María Concepción Amaya y Felipe Iraheta son salvadoreños que formaron familia en Costa Rica. Primero se instalaron en Finca San Juan, en Pavas, pero en 1999 los desalojaron.

Fue una noticia terrible, afirmaron. Pero, en parte, era una oportunidad para empezar desde cero y darle a su hijo, Eduardo, de 5 años en aquel entonces, una nueva vida.

El único sitio para levantarse de nuevo era en La Carpio, en San José, y para allí se fueron hace ya 16 años.

«Quizás no era el mejor sitio, pero no tenemos plata. Pensamos que no tomaría un mal camino», dijo Amaya.

Influencias. Eduardo, quien ahora tiene 21 años, llegó siendo niño a esa comunidad. De su infancia recuerda que solo jugaba y estudiaba.

Conforme iba creciendo, la idea de corretear con los amigos se hacía menos atractiva. Cuando llegó a los 12 años y entró al colegio, lo primordial era alcanzar ese nivel de popularidad al que muchos otros también aspiraban.

«Le entra a uno esas ganas de querer sobresalir y no le importa nada más», expresó.

Pero no fue hasta los 15 años que, con un cigarrillo en mano, logró llamar la atención de todos. En ese momento, estaba en noveno año y ya los estudios no eran una prioridad para él.

«Era el chico malo que fumaba. Las chiquillas comenzaron a hablarme. Eso sin darme cuenta de que las drogas son cinco minutos de gloria y muchos años de infierno», recordó.

Cuando ya se fumaba cajas de cigarros al día, la ansiedad por probar cosas nuevas y la influencia de sus «nuevos amigos» lo llevaron a probar la marihuana. Después, vino la cocaína.

El costo por consumir drogas era alto, a pesar de que se las compraba a su hermano, afirmó. Como mínimo, debía gastar ¢1.000 al día por una pajilla de cocaína, y el dinero que tenía se esfumó.

«La desesperación que me entró fue demasiada. Más con la cocaína. Tenía que buscar la manera de tener plata y ahí cogí el peor camino».

«Deme todo». La billetera estaba vacía y su cuerpo ansioso. Los amigos que lo indujeron a probar las drogas, le seguían ofreciendo un «mundo mejor».

«Tenemos que asaltar», fue lo que, al parecer, un compañero de colegio le propuso.

Así lo hizo.
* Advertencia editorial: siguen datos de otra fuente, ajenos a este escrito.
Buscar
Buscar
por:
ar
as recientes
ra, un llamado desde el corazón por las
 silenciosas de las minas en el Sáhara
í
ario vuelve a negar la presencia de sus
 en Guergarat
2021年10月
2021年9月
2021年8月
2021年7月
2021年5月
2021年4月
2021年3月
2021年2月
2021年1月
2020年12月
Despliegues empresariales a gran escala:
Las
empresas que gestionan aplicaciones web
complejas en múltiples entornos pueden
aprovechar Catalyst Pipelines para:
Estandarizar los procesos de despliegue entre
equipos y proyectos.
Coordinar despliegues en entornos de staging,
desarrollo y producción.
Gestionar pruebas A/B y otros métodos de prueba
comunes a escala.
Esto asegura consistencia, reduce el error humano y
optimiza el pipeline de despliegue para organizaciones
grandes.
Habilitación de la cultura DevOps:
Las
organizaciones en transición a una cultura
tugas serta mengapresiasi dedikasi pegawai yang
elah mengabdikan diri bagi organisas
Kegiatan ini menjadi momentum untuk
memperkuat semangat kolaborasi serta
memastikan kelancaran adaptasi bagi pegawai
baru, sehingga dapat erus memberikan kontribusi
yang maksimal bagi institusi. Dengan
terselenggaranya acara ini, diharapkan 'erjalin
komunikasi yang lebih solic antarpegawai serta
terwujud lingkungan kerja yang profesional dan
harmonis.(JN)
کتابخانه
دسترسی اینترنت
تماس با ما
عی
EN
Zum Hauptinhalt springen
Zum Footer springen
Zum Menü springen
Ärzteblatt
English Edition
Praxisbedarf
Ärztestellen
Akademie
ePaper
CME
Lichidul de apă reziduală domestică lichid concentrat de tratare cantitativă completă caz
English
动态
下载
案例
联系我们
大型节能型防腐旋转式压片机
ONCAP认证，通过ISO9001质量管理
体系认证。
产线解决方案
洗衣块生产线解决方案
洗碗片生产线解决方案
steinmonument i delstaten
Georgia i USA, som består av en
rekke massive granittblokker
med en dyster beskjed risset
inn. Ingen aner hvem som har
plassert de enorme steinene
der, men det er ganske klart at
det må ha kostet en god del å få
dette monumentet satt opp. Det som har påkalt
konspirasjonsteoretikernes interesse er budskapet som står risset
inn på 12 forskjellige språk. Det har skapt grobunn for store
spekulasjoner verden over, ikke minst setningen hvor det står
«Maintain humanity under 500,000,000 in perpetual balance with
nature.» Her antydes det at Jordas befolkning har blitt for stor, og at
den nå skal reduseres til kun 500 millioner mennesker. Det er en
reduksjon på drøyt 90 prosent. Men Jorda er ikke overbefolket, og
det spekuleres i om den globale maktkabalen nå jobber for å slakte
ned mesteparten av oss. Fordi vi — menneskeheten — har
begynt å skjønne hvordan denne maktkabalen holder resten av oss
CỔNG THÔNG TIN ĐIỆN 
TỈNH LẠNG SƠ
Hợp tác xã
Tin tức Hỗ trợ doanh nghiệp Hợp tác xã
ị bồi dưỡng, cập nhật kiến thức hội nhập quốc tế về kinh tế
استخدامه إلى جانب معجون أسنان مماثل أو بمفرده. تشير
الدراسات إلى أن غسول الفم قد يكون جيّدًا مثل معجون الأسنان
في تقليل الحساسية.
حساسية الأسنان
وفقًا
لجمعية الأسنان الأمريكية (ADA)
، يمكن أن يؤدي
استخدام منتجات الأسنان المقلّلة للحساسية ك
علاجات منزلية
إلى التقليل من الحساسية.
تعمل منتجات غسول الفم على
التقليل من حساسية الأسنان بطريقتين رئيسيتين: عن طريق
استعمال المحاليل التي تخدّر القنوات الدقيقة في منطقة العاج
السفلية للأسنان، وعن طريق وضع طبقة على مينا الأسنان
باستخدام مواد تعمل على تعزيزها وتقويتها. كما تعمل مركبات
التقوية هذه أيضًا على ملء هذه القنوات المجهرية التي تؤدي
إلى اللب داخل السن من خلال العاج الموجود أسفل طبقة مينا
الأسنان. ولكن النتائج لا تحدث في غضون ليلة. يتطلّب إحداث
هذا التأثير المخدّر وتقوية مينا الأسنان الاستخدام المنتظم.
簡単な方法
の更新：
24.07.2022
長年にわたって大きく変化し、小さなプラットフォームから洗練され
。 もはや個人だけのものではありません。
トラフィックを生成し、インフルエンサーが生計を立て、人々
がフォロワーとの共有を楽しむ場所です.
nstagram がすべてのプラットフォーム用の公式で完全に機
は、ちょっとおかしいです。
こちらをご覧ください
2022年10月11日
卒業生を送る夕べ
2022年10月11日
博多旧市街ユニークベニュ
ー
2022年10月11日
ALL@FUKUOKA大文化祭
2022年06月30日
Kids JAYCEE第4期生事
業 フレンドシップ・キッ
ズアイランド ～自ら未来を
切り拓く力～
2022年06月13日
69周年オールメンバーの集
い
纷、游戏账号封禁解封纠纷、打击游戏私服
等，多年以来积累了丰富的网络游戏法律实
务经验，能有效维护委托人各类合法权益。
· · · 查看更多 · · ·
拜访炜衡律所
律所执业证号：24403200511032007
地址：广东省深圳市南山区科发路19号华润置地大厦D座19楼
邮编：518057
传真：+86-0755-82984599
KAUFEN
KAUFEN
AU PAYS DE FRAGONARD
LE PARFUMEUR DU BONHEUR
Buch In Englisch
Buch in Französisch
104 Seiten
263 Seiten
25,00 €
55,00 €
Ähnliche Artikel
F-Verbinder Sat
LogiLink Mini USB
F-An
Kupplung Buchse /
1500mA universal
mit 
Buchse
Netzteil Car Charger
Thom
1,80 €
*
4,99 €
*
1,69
A escasos metros del centro educativo y en compañía de su amigo que cargaba una pistola, atacaba a cualquier transeúnte para robarle lo que fuera. «Yo nunca disparé; a mí no me gustan las armas; solo decía: «Dénmelo todo»», aclaró.

Otras veces, asaltaban en La Carpio a quien vieran que «vestía bien». De hecho, recuerda, que un día, un muchacho caminaba por esa comunidad con una gorra que le gustó mucho.

«Yo lo vi y de una me le fui encima con otros compas . Le pedimos la gorra y no nos la quiso soltar, entonces empezamos a pegarle. Eso fue como una especie de desquite porque no nos quiso entregar nada. Y así, tengo un montón de anécdotas más», expresó.

Meses después de que empezó a consumir drogas, se salió del colegio. Pasó seis meses sin trabajar ni estudiar. «Lo único que quería era meterme cosas, verme rudo ante los demás, que me reconocieran».

Cumplió 16 años y encontró trabajo como bodeguero en una empresa en El Coyol, de Alajuela. Para poder «sobrevivir» a las jornadas laborales, se drogaba. «Y la pasaba de maravilla», agregó.

El salario lo ayudaba a aportar dinero a la casa y también a mantener el vicio, el cual mantuvo oculto de sus papás hasta el día de esta entrevista.

Hombre nuevo. Eduardo se describe como una persona que no quiere verse mal físicamente.

Esa forma de ser es la que, cree, lo ayudó a no continuar con lo que él llama el ciclo de la droga.

«Primero es el cigarrillo, luego la mota, luego la cocaína, luego la piedra. Y así se va. Siempre he visto que los piedreros andan buscando cosas hasta en la basura y eso me detuvo», explicó.

Desde hace tres años y, gracias a que se incorporó al proyecto La Eskina, Eduardo dice estar sobrio y libre. Su pasado de drogas es eso: pasado. Su presente es trabajo, estudios, unos papás orgullosos de él y una relación sentimental. Todo, en La Carpio.